Protognathia

Scientific classification
- Kingdom: Animalia
- Phylum: Arthropoda
- Class: Malacostraca
- Order: Isopoda
- Suborder: Cymothoida
- Superfamily: Cymothooidea
- Family: Protognathiidae
- Genus: Protognathia Wägele & Brandt, 1988
- Type species: Cirolana bathypelagica Schultz, 1977

= Protognathia =

Genus of crustaceans

Protognathia is a genus of marine isopods belonging to the monotypic family Protognathiidae.

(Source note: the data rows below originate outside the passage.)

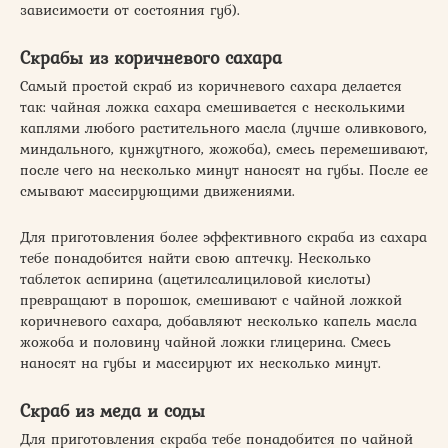
зависимости от состояния губ).
Скрабы из коричневого сахара
Самый простой скраб из коричневого сахара делается
так: чайная ложка сахара смешивается с несколькими
каплями любого растительного масла (лучше оливкового,
миндального, кунжутного, жожоба), смесь перемешивают,
после чего на несколько минут наносят на губы. После ее
смывают массирующими движениями.
Для приготовления более эффективного скраба из сахара
тебе понадобится найти свою аптечку. Несколько
таблеток аспирина (ацетилсалициловой кислоты)
превращают в порошок, смешивают с чайной ложкой
коричневого сахара, добавляют несколько капель масла
жожоба и половину чайной ложки глицерина. Смесь
наносят на губы и массируют их несколько минут.
Скраб из меда и соды
Для приготовления скраба тебе понадобится по чайной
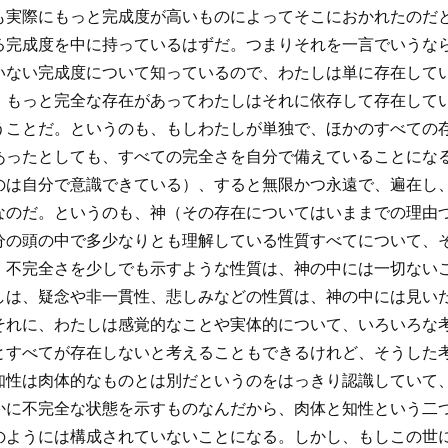
も実際にもっと完成度が高いものによってそこにおかれたのだ
る完成度を中に持っているはずだ。つまりそれを一言でいうな
いない完成度について知っているので、わたしは単に存在して
、もっと完全な存在があってわたしはそれに依存して存在して
うことだ。というのも、もしわたしが単独で、ほかのすべての
あったとしても、すべての完全さを自分で備えていることにな
のは自分で意識できている）、すると無限かつ永遠で、遍在し
なのだ。というのも、神（その存在についてはいままでの理由
分の頭の中で多少なりとも理解している性質すべてについて、
、不完全さを少しでも示すような性質は、神の中には一切ない
しは、疑念や非一貫性、悲しみなどの性質は、神の中には見い
それに、わたしは感覚的なことや実体的について、いろいろな
とすべてが存在しないと考えることもできるけれど、そうした
知性は肉体的なものとは別だというのをはっきり認識していて
かに不完全な状態を示すものなんだから、肉体と知性という二
のようには構成されていないことになる。しかし、もしこの世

The species of this genus are found in southernmost South Hemisphere, more specifically in the Weddell Sea, where the type specimen was found at a water depth from 410 to 245 meters.

== Species ==
The Genus contains the following species:

- Protognathia bathypelagica (Schultz, 1977)
- Protognathia waegeli Kussakin & Rybakov, 1995

== Description ==
Isopods of this family (and genus respectively) are a morphologic intermediate between members of Gnathiidae and Cirolanidae, which is why the type species, Protognathia bathypelagica, was at first misidentified as Cirolana bathypelagica. Their pleonites are not fused. Pereonites four to six are larger than the remaining segments, and the seventh pereonite is about as large as a pleonite. The seventh pereopod is absent. The uropods are flat and slender, almost as long as the pleotelson. Members of this genus have a tail fan and lack eyes. All pleopods have similar outlines, with large branches.

== Ecology ==
While its mandibles resemble those of cirolanid isopods, it is not used as a cutting instrument, as they have a pronounced point probably used for stinging. This then suggests a bloodsucking, ectoparasitic ecology.